**TASK DETAILS**: The listing is to be transcribed in full, with its images left out.

[ENTRIES PROVIDED Boundary: Start]

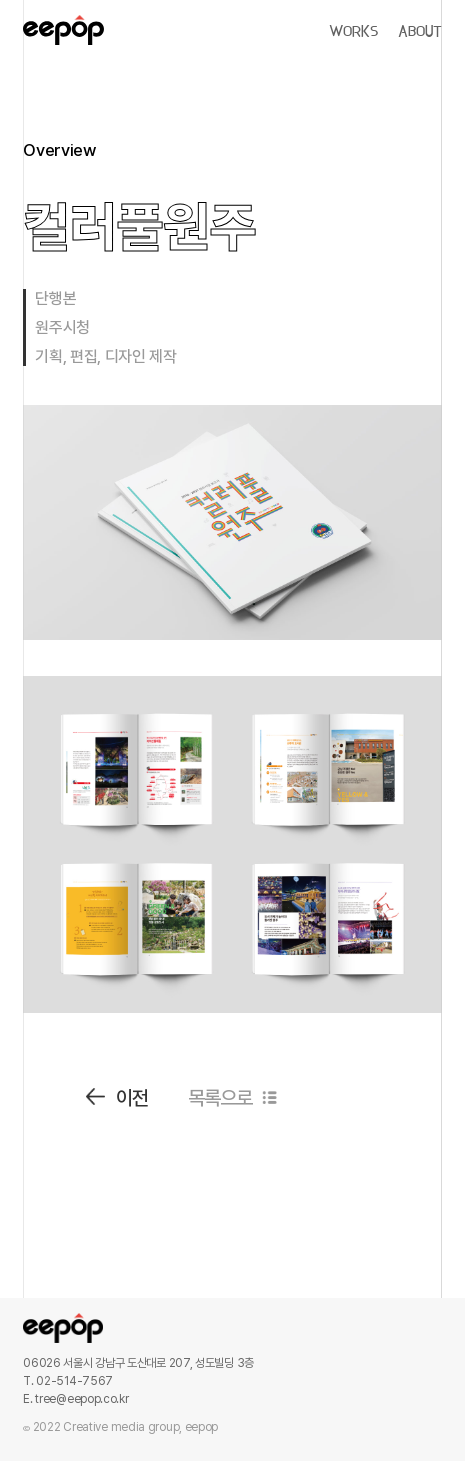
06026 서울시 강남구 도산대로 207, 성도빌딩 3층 (138, 1363)
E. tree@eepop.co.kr (75, 1399)
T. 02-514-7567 (68, 1381)
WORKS (353, 32)
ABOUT (420, 32)
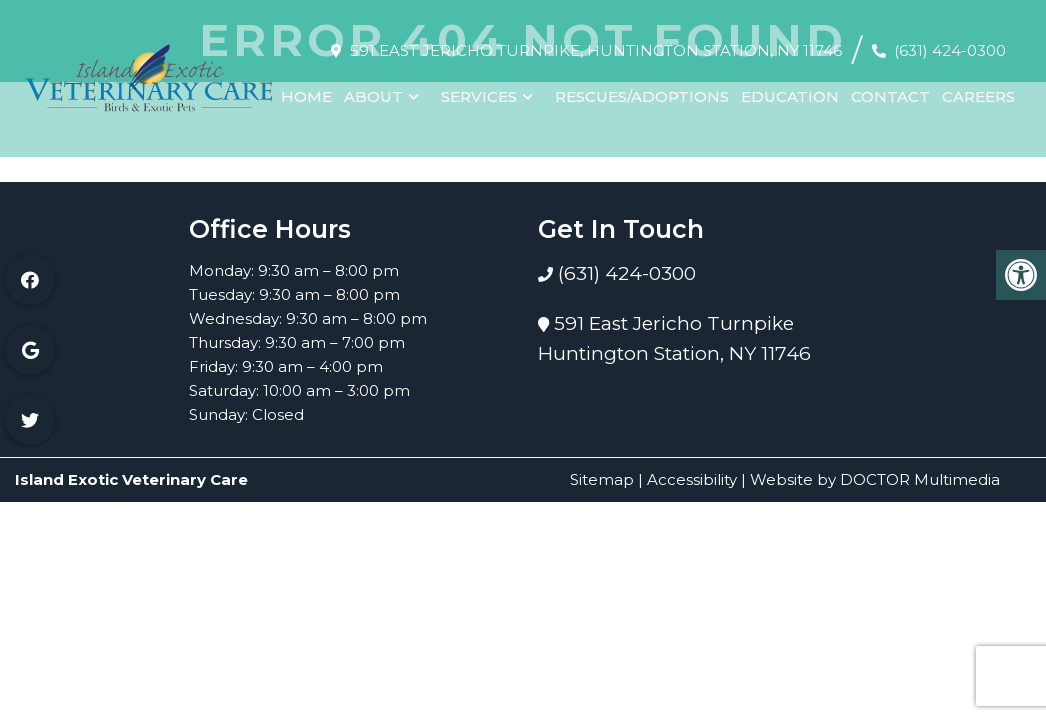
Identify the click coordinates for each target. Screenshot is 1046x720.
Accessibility (692, 479)
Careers (978, 87)
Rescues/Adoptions (642, 87)
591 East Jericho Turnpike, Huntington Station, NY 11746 (596, 41)
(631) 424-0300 (950, 41)
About (373, 87)
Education (790, 87)
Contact (890, 87)
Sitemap (602, 479)
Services (479, 87)
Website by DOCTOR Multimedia (875, 479)
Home (306, 87)
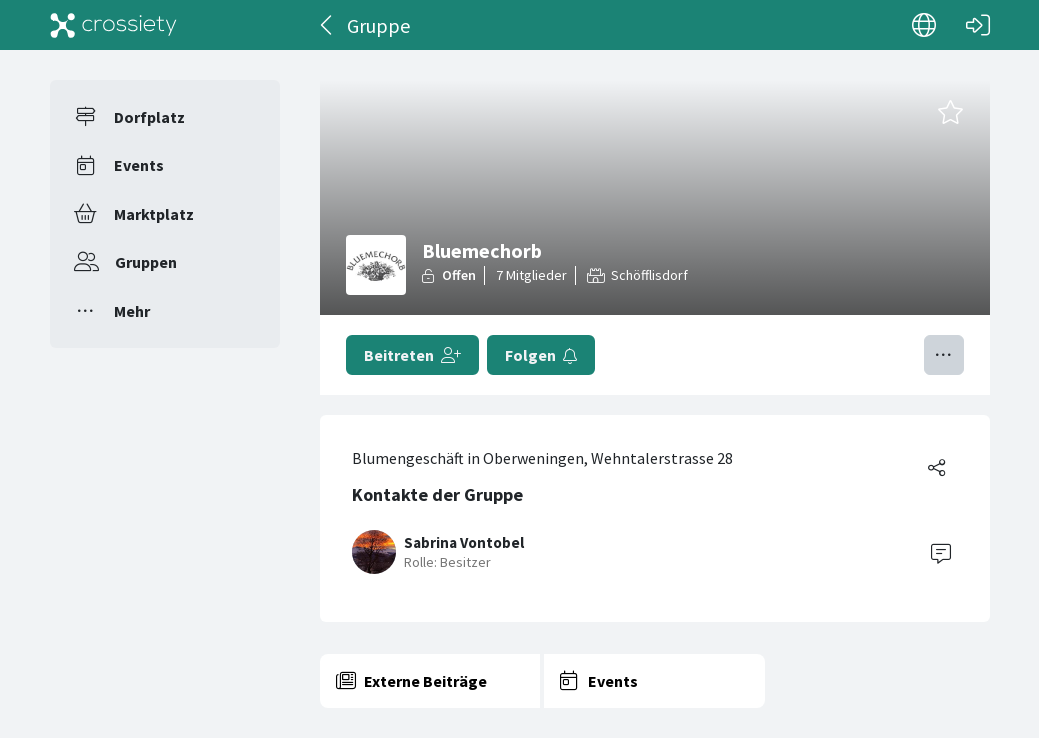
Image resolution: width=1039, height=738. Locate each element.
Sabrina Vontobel (464, 542)
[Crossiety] (114, 25)
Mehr (132, 311)
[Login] (978, 25)
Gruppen (146, 262)
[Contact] (941, 552)
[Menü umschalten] (944, 355)
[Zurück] (327, 25)
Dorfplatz (149, 117)
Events (139, 165)
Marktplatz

[ENTRIES PROVIDED Boundary: End]

**TASK SOLUTION**:
06026 서울시 강남구 도산대로 207, 성도빌딩 3층 (138, 1363)
E. tree@eepop.co.kr (75, 1399)
T. 02-514-7567 (68, 1381)
WORKS (353, 32)
ABOUT (420, 32)
Identify the click coordinates for each target. Screenshot is 1046x720.
Accessibility (692, 479)
Careers (978, 87)
Rescues/Adoptions (642, 87)
591 East Jericho Turnpike, Huntington Station, NY 11746 (596, 41)
(631) 424-0300 (950, 41)
About (373, 87)
Education (790, 87)
Contact (890, 87)
Sitemap (602, 479)
Services (479, 87)
Website by DOCTOR Multimedia (875, 479)
Home (306, 87)
Image resolution: width=1039, height=738. Locate each element.
Sabrina Vontobel (464, 542)
[Crossiety] (114, 25)
Mehr (132, 311)
[Login] (978, 25)
Gruppen (146, 262)
[Contact] (941, 552)
[Menü umschalten] (944, 355)
[Zurück] (327, 25)
Dorfplatz (149, 117)
Events (139, 165)
Marktplatz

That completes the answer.